## [Problem to solve]
Your reply must be one number: the count of lines in the data below that contain "input".

[Document structure recognition data]

--

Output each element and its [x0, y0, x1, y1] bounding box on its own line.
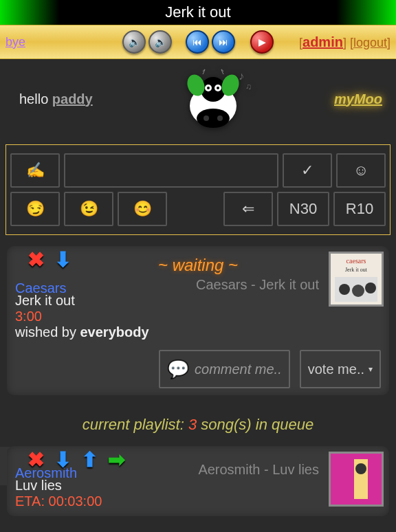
volume-down-icon[interactable]: 🔈 [122, 30, 146, 54]
wished-by: wished by everybody [15, 324, 381, 340]
volume-up-icon[interactable]: 🔉 [148, 30, 172, 54]
write-emoji-button[interactable]: ✍️ [10, 153, 60, 188]
album-art: caesarsJerk it out [329, 252, 384, 307]
submit-button[interactable]: ✓ [283, 153, 332, 188]
svg-text:Jerk it out: Jerk it out [345, 267, 368, 273]
user-link[interactable]: paddy [52, 91, 93, 107]
move-down-icon[interactable]: ⬇ [54, 247, 72, 271]
svg-text:♫: ♫ [245, 82, 252, 91]
svg-text:♪: ♪ [239, 70, 244, 82]
svg-point-3 [217, 115, 223, 121]
pl-count: 3 [188, 416, 197, 433]
smirk-button[interactable]: 😏 [10, 192, 60, 226]
wisher-name: everybody [80, 324, 149, 340]
svg-point-19 [365, 282, 376, 293]
bye-link[interactable]: bye [6, 35, 25, 49]
toolbar: bye 🔈 🔉 ⏮ ⏭ ▶ [admin] [logout] [0, 25, 396, 59]
r10-button[interactable]: R10 [333, 192, 386, 226]
pl-pre: current playlist: [82, 416, 188, 433]
svg-point-18 [352, 285, 364, 297]
album-art [329, 452, 384, 507]
now-playing-card: ✖ ⬇ ~ waiting ~ caesarsJerk it out Caesa… [7, 246, 389, 395]
vote-label: vote me.. [308, 362, 364, 377]
comment-placeholder: comment me.. [195, 362, 282, 377]
playlist-heading: current playlist: 3 song(s) in queue [0, 416, 396, 434]
remove-icon[interactable]: ✖ [28, 247, 45, 271]
admin-link[interactable]: admin [302, 34, 343, 49]
svg-point-1 [197, 109, 230, 128]
wished-prefix: wished by [15, 324, 80, 340]
mymoo-link[interactable]: myMoo [334, 91, 382, 107]
svg-point-2 [204, 115, 209, 121]
next-track-icon[interactable]: ⏭ [212, 30, 235, 54]
blush-button[interactable]: 😊 [118, 192, 167, 226]
comment-input[interactable]: 💬 comment me.. [159, 350, 290, 388]
svg-point-22 [355, 463, 366, 474]
compose-input-wrap [64, 153, 278, 188]
n30-button[interactable]: N30 [277, 192, 329, 226]
play-next-icon[interactable]: ➡ [108, 447, 125, 472]
move-up-icon[interactable]: ⬆ [81, 447, 98, 472]
svg-text:caesars: caesars [346, 257, 366, 265]
svg-point-4 [201, 77, 226, 102]
cow-logo: ♪ ♫ [165, 65, 261, 133]
prev-track-icon[interactable]: ⏮ [186, 30, 209, 54]
pl-post: song(s) in queue [197, 416, 314, 433]
play-icon[interactable]: ▶ [250, 30, 274, 54]
queue-card: ✖ ⬇ ⬆ ➡ Aerosmith Aerosmith - Luv lies L… [7, 446, 389, 516]
compose-panel: ✍️ ✓ ☺ 😏 😉 😊 ⇐ N30 R10 [6, 144, 390, 235]
now-playing-title: Jerk it out [0, 0, 396, 25]
wink-button[interactable]: 😉 [64, 192, 113, 226]
logout-link[interactable]: logout [353, 36, 387, 49]
chevron-down-icon: ▾ [368, 364, 373, 374]
hello-label: hello [19, 91, 52, 107]
svg-point-8 [217, 87, 219, 89]
compose-input[interactable] [65, 155, 277, 186]
track-eta: ETA: 00:03:00 [15, 494, 381, 509]
track-title: Jerk it out [15, 293, 381, 309]
svg-point-17 [339, 284, 350, 295]
auth-links: [admin] [logout] [299, 34, 390, 50]
track-duration: 3:00 [15, 309, 381, 324]
greeting: hello paddy [19, 91, 93, 107]
track-info: Caesars Caesars - Jerk it out Jerk it ou… [15, 280, 381, 340]
back-button[interactable]: ⇐ [223, 192, 273, 226]
title-text: Jerk it out [165, 3, 230, 21]
svg-point-7 [207, 87, 210, 89]
vote-select[interactable]: vote me.. ▾ [300, 350, 381, 388]
smile-button[interactable]: ☺ [336, 153, 386, 188]
remove-icon[interactable]: ✖ [28, 447, 45, 472]
track-desc: Caesars - Jerk it out [15, 277, 381, 293]
move-down-icon[interactable]: ⬇ [54, 447, 72, 472]
welcome-row: hello paddy ♪ ♫ myMoo [0, 59, 396, 139]
comment-icon: 💬 [167, 359, 189, 380]
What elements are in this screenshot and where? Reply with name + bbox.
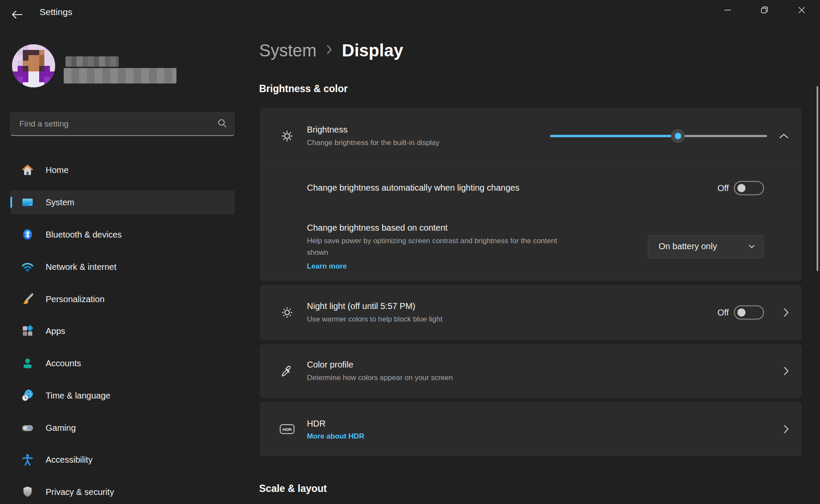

--

## [Your response]
3